■ **YOUR INSTRUCTIONS**
Where a line of the entries below includes the string "Seward", count it. Give only the resulting number.

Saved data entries

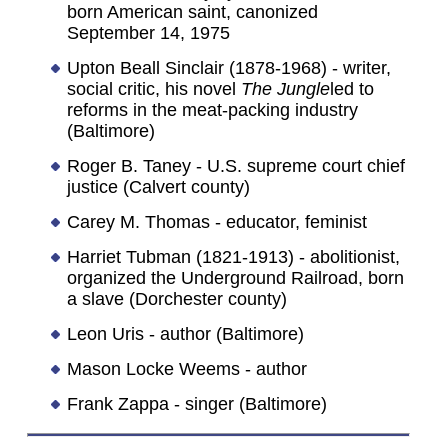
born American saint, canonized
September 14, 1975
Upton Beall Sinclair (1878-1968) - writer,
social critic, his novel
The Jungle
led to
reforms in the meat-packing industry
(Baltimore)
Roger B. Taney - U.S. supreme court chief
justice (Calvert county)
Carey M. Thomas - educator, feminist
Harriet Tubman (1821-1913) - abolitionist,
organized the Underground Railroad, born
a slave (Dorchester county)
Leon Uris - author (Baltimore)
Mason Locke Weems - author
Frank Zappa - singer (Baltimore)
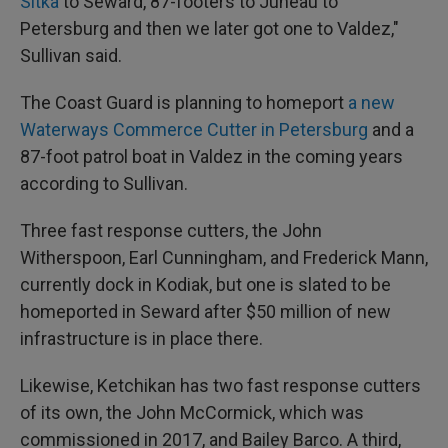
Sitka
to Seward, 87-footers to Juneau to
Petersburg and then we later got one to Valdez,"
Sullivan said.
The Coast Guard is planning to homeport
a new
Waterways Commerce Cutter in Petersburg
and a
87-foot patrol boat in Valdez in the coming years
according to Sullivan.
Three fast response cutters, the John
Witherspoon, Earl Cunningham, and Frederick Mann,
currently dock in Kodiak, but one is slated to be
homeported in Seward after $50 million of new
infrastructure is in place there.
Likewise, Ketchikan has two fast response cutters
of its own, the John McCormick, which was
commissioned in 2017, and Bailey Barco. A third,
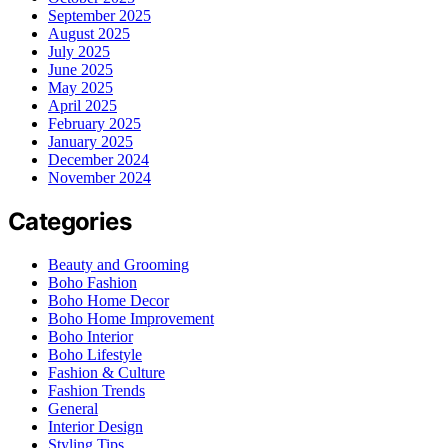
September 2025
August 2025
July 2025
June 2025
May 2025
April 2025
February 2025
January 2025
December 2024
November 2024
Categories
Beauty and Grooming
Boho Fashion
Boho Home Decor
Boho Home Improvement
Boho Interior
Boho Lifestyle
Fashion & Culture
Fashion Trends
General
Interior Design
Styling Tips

* * *

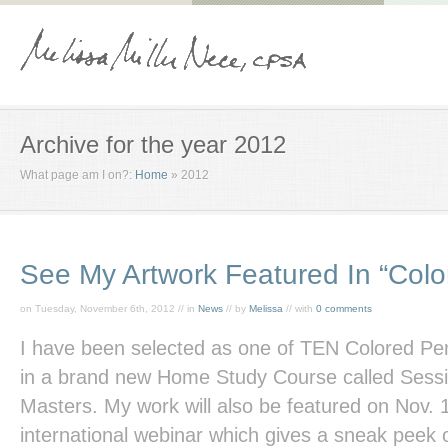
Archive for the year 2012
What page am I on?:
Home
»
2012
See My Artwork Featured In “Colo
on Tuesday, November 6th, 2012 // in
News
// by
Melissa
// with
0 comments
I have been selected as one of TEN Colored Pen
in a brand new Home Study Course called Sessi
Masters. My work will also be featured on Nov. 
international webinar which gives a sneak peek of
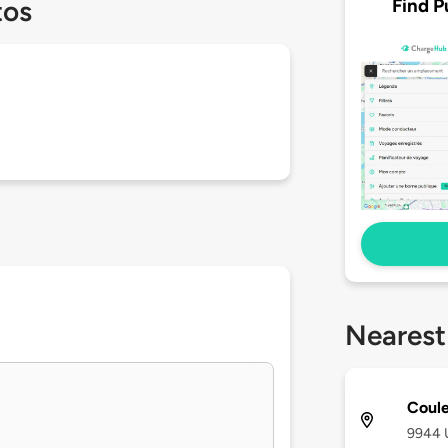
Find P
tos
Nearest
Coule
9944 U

■ **WRITTEN SOLUTION**
2